Monday, February 06, 2006

Trench coat V2449


Started 29th January 2006
10th February - finished! hurrah!

This is a learning project. I am using some not very expensive fabric, and making a lot of mistakes along the way, and then attempting to learn from my mistakes. Since the fabric gets holes in when stitched, I have been mostly leaving the mistakes and then moving on to the next bit of the garment to do it better. There are so many steps to this project, that you get lots of goes at doing things right. Here's a list of the adventures.

Fabric:
Cotton gabardine with some sort of water repellency built in. I tried to pre-wash it, but it wouldn't get wet! Amazing! Doesn't seem to shrink when steam ironed. It is deep red.



Lining:
Some sort of slippery lining material in dark blue, which turned out to be rather narrow so I didn't have enough for the last two bits of the arms. I am substituting those with Pertex. The construction with the Pertex didn't seem to be a problem, except that Pertex really does get holes in so I used technical-tape (I expect it has a name, but it is Japanese) and steamed the seams together prior to sticthing. The Pertex is noisy compared to the rest of the lining!

Construction:
Sizing - Cut size 14 shoulders, arms and bust and tapered the edges of the pattern pieces down to a 12 above the waist (at the "petite fold line"). Size 12 below that. People have described this coat as tight fitting but it seems fine and I can easily fit a jumper underneath. It is certainly nothing like as close fitting as most of the trench coats worn by the trendy girls in Japan. The way I did the alteration seemed to mess up the button positioning somewhat - probably a higher degree of accuracy cutting out was required too! Still, it works as long as I only button right over left, which is all one would ever do anyway I think. The pattern instructions on the button positions and which sizes of buttons to use where are clearly wrong. I just did it so it looked right and so that button sizes matched buttonhole sizes as much as possible.

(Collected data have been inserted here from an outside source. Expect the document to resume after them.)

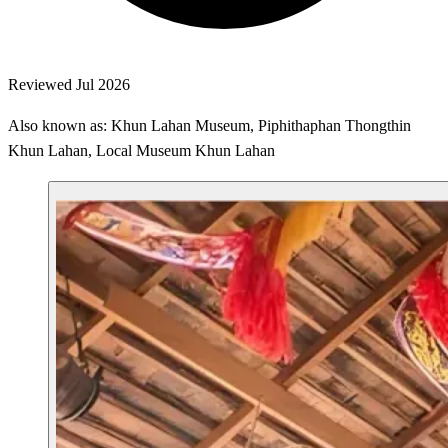
Reviewed Jul 2026
Also known as: Khun Lahan Museum, Piphithaphan Thongthin
Khun Lahan, Local Museum Khun Lahan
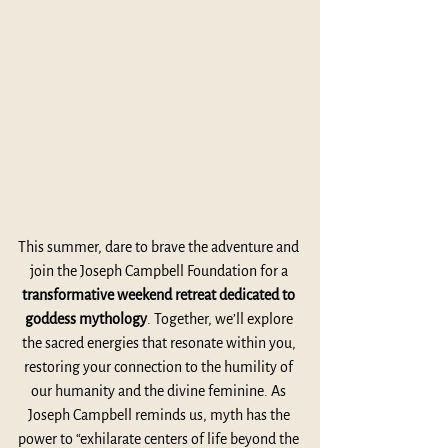
This summer, dare to brave the adventure and 
join the Joseph Campbell Foundation for a 
transformative weekend retreat dedicated to 
goddess mythology
. Together, we’ll explore 
the sacred energies that resonate within you, 
restoring your connection to the humility of 
our humanity and the divine feminine. As 
Joseph Campbell reminds us, myth has the 
power to “exhilarate centers of life beyond the 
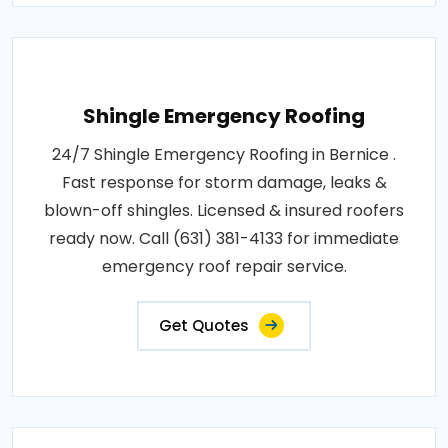
Shingle Emergency Roofing
24/7 Shingle Emergency Roofing in Bernice .
Fast response for storm damage, leaks &
blown-off shingles. Licensed & insured roofers
ready now. Call (631) 381-4133 for immediate
emergency roof repair service.
Get Quotes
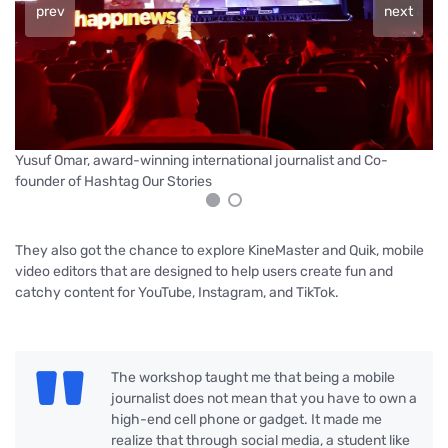
prev
next
Yu
Yusuf Omar, award-winning international journalist and Co-
founder of Hashtag Our Stories
They also got the chance to explore KineMaster and Quik, mobile
video editors that are designed to help users create fun and
catchy content for YouTube, Instagram, and TikTok.
The workshop taught me that being a mobile
journalist does not mean that you have to own a
high-end cell phone or gadget. It made me
realize that through social media, a student like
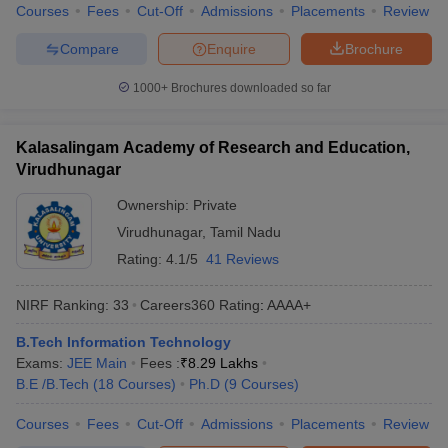
Courses
Fees
Cut-Off
Admissions
Placements
Review
Compare
Enquire
Brochure
1000+
Brochures downloaded so far
Kalasalingam Academy of Research and Education,
Virudhunagar
Ownership:
Private
Virudhunagar
,
Tamil Nadu
Rating:
4.1/5
41 Reviews
NIRF Ranking:
33
Careers360
Rating
:
AAAA+
B.Tech Information Technology
Exams:
JEE Main
Fees :
₹
8.29 Lakhs
B.E /B.Tech
(
18
Courses
)
Ph.D
(
9
Courses
)
Courses
Fees
Cut-Off
Admissions
Placements
Review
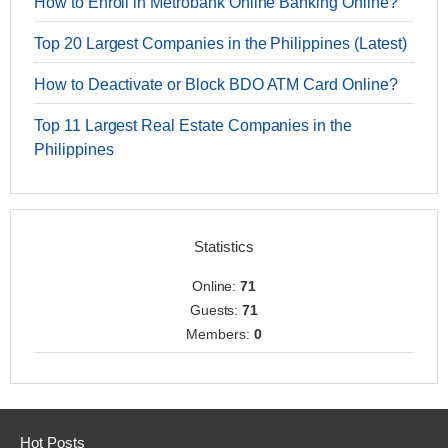
How to Enroll in Metrobank Online Banking Online?
Top 20 Largest Companies in the Philippines (Latest)
How to Deactivate or Block BDO ATM Card Online?
Top 11 Largest Real Estate Companies in the
Philippines
Statistics
Online:
71
Guests:
71
Members:
0
Hot Posts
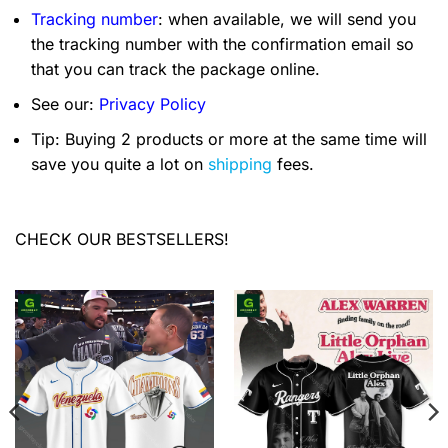
Tracking number
: when available, we will send you
the tracking number with the confirmation email so
that you can track the package online.
See our:
Privacy Policy
Tip: Buying 2 products or more at the same time will
save you quite a lot on
shipping
fees.
CHECK OUR BESTSELLERS!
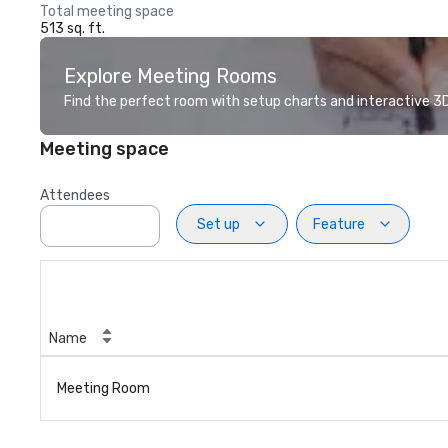
Total meeting space
513 sq. ft.
Explore Meeting Rooms
Find the perfect room with setup charts and interactive 3D 
Meeting space
Attendees
Set up
Feature
Name
Meeting Room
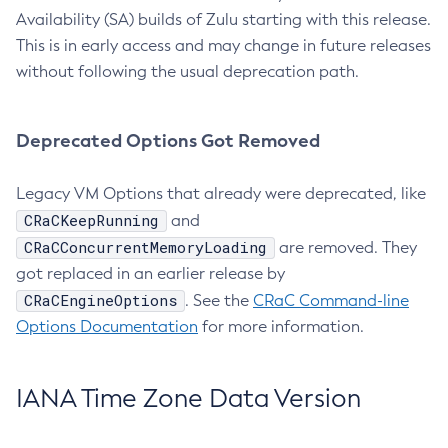
Availability (SA) builds of Zulu starting with this release.
This is in early access and may change in future releases
without following the usual deprecation path.
Deprecated Options Got Removed
Legacy VM Options that already were deprecated, like
CRaCKeepRunning
and
CRaCConcurrentMemoryLoading
are removed. They
got replaced in an earlier release by
CRaCEngineOptions
. See the
CRaC Command-line
Options Documentation
for more information.
IANA Time Zone Data Version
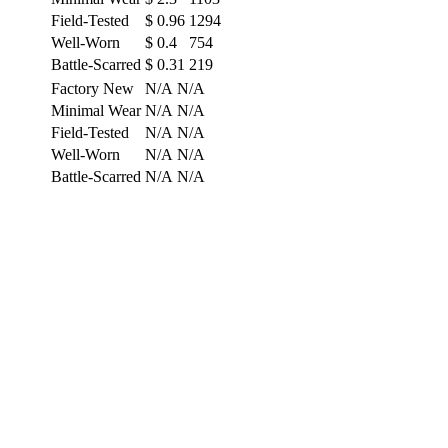
Field-Tested
$
0.96
1294
Well-Worn
$
0.4
754
Battle-Scarred
$
0.31
219
Factory New
N/A
N/A
Minimal Wear
N/A
N/A
Field-Tested
N/A
N/A
Well-Worn
N/A
N/A
Battle-Scarred
N/A
N/A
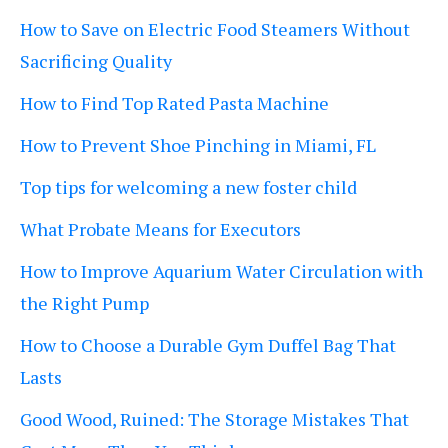
How to Save on Electric Food Steamers Without
Sacrificing Quality
How to Find Top Rated Pasta Machine
How to Prevent Shoe Pinching in Miami, FL
Top tips for welcoming a new foster child
What Probate Means for Executors
How to Improve Aquarium Water Circulation with
the Right Pump
How to Choose a Durable Gym Duffel Bag That
Lasts
Good Wood, Ruined: The Storage Mistakes That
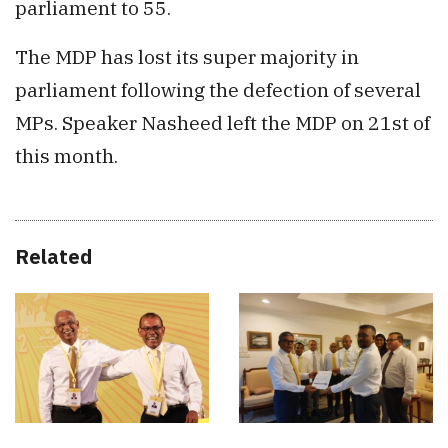
parliament to 55.
The MDP has lost its super majority in
parliament following the defection of several
MPs. Speaker Nasheed left the MDP on 21st of
this month.
Related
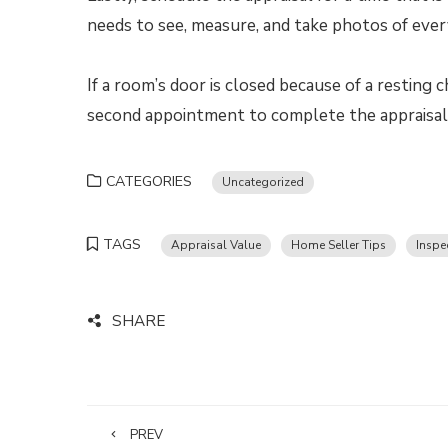
needs to see, measure, and take photos of eve
If a room’s door is closed because of a resting 
second appointment to complete the appraisal, 
CATEGORIES
Uncategorized
TAGS
Appraisal Value
Home Seller Tips
Inspe
SHARE
PREV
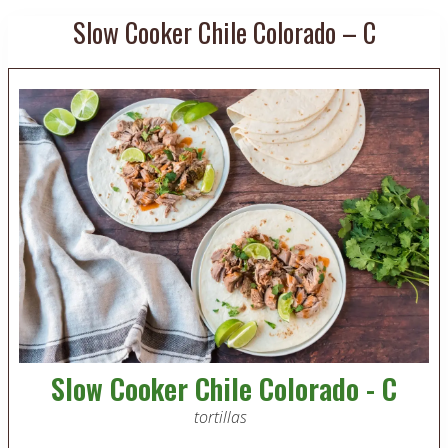
Slow Cooker Chile Colorado – C
Slow Cooker Chile Colorado - C
tortillas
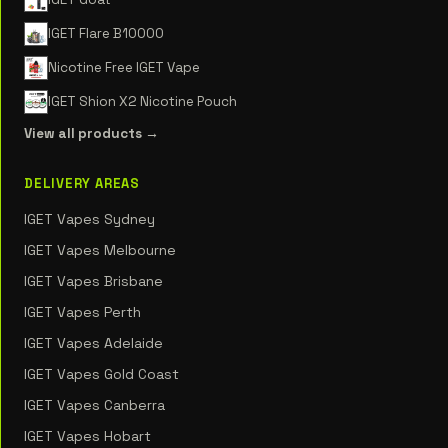
IGET Flare B10000
Nicotine Free IGET Vape
IGET Shion X2 Nicotine Pouch
View all products →
DELIVERY AREAS
IGET Vapes Sydney
IGET Vapes Melbourne
IGET Vapes Brisbane
IGET Vapes Perth
IGET Vapes Adelaide
IGET Vapes Gold Coast
IGET Vapes Canberra
IGET Vapes Hobart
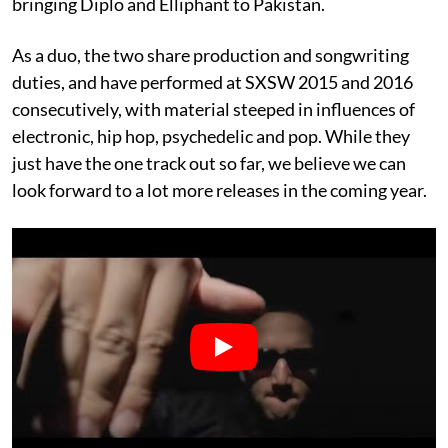
bringing Diplo and Elliphant to Pakistan.
As a duo, the two share production and songwriting
duties, and have performed at SXSW 2015 and 2016
consecutively, with material steeped in influences of
electronic, hip hop, psychedelic and pop. While they
just have the one track out so far, we believe we can
look forward to a lot more releases in the coming year.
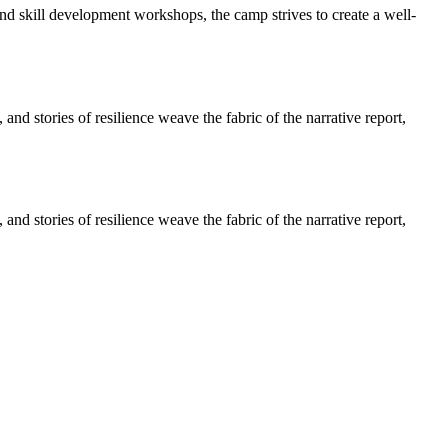
and skill development workshops, the camp strives to create a well-
d stories of resilience weave the fabric of the narrative report,
d stories of resilience weave the fabric of the narrative report,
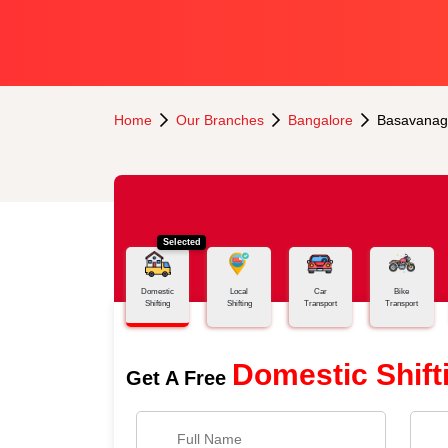
Home
Our Branches
Bangalore
Basavanag
Selected
Domestic
Local
Car
Bike
Shifting
Shifting
Transport
Transport
Domestic Shift
Get A Free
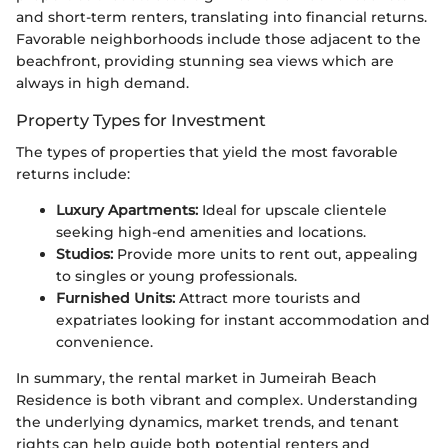
and short-term renters, translating into financial returns.
Favorable neighborhoods include those adjacent to the
beachfront, providing stunning sea views which are
always in high demand.
Property Types for Investment
The types of properties that yield the most favorable
returns include:
Luxury Apartments:
Ideal for upscale clientele
seeking high-end amenities and locations.
Studios:
Provide more units to rent out, appealing
to singles or young professionals.
Furnished Units:
Attract more tourists and
expatriates looking for instant accommodation and
convenience.
In summary, the rental market in Jumeirah Beach
Residence is both vibrant and complex. Understanding
the underlying dynamics, market trends, and tenant
rights can help guide both potential renters and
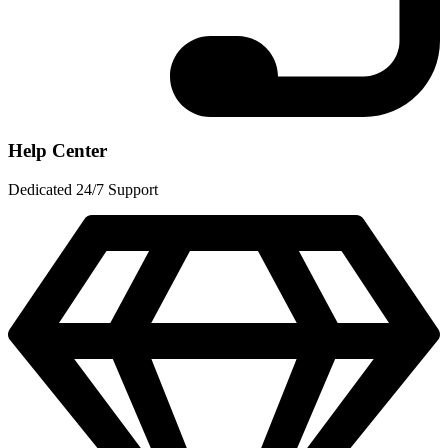
Help Center
Dedicated 24/7 Support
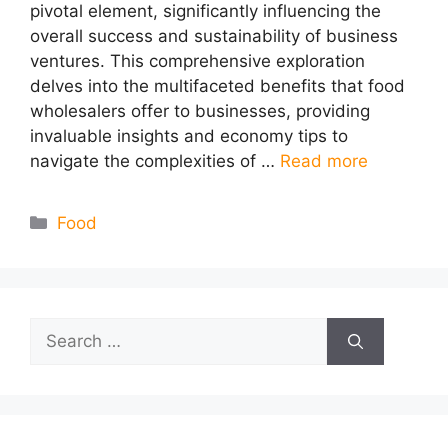
pivotal element, significantly influencing the
overall success and sustainability of business
ventures. This comprehensive exploration
delves into the multifaceted benefits that food
wholesalers offer to businesses, providing
invaluable insights and economy tips to
navigate the complexities of …
Read more
Categories
Food
Search
for:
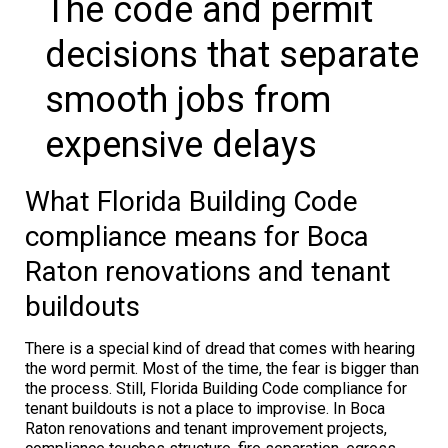
The code and permit
decisions that separate
smooth jobs from
expensive delays
What Florida Building Code
compliance means for Boca
Raton renovations and tenant
buildouts
There is a special kind of dread that comes with hearing
the word permit. Most of the time, the fear is bigger than
the process. Still, Florida Building Code compliance for
tenant buildouts is not a place to improvise. In Boca
Raton renovations and tenant improvement projects,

The instructions say to clip the under-collar and the pictures seemed to show a cut under-collar - so I did cut the collar - in several places! But I ended up sticthing it together again, and I now think that one is supposed to clip in the seam allowance of the collar - like with all the other bits round the collar where it was clear to clip in the seam allowance only. What a dimwit!

Others have complained that the sleeve in this pattern needs too much easing. I used Gigi's method of stretching a bit of material cut on the bias along the stitching line, and it worked perfectly - not that I know really since this is my first go at sleeve easing, but it looks fine to me. The easing of the lining also worked fine using Gigi's other method, of sticking a finger behind the presser foot to stop the fabric feeding through so fast.

The sleeves remain a bit of a mystery. The 3 (12,14,16) sizes on the pattern all have the same length of sleeve. I measured up and decided they were far too long for me, using the carrier markers as a guide to where the wrist should fall. So I cut the petite length (shortening in 2 places above the carriers). The sleeve lining is marked as being cut much shorter than the sleeve. I now conclude that the sleeves are supposed to have a huge hem, and the lining attaches to the top of that hem. I ended up with quite a small hem and so my lining and sleeve don't meet. I wouldn't have had this problem had I not cut the extra length off the lining, but I still think that had I cut the full length sleeve and used a large hem that the carriers would be two inches too low! Perhaps the pattern indicate the size of the hem, but I didn't notice if so.

Interfacing:
I have two sorts of interfacing, both fusible - a heavy one and a light one. In this garment I have played with putting different weights in different places to see the effect. I put light interfacing on the front facing and upper collar and heavy on the collar band, lower collar, pocket welts and the shield. The shield ought to have a lighter interfacing but he rest seem about right, so far. The other problem is that the interfacing doesn't fuse for long to this fabric, so I should have stitched it in more carefully, rather than cutting the seam allowance completely off the interfacing! Hopefully since this coat wont be laundered perhaps nothing too terrible will happen and the top and edge stitching should have stitched most of it down.

Topstitching/Edgestitching
My topstitching on this garment varies from really rubbish to OKish, as I have slowly learned more about how to tackle it. In this fabric you can't redo a line of stitching more than once since you get holes in the fabric. I found a size 20 thread, which is too thick even with a size 16 needle. Sometimes it stitched OK and sometimes not. I found that testing on a scrap of material after each needle re-threading, and then re-adjusting the threading again if it looks bad, avoids bad top sticthing on the actual garment. (doh!) Another thing I discovered was that curves like the collar corners are much neater, and quicker (when you take into account ripping!) to topstitch by hand. I just leave a long thread out of the line of stitching from the machine and then finish the corner with that. The pattern calls for topstitching and edge stitching all over the place. Without a double needle, my lines aren't parallel. One day I was in the train eye-ing up the girls in trench coats - they must think I am a mad lesbian - and I noticed that their coats don't have the double line - they are only topstitched. After that I gave up on the edgestitching, and everything look so much neater - pity I was so close to the end of the topstitching part before realising this!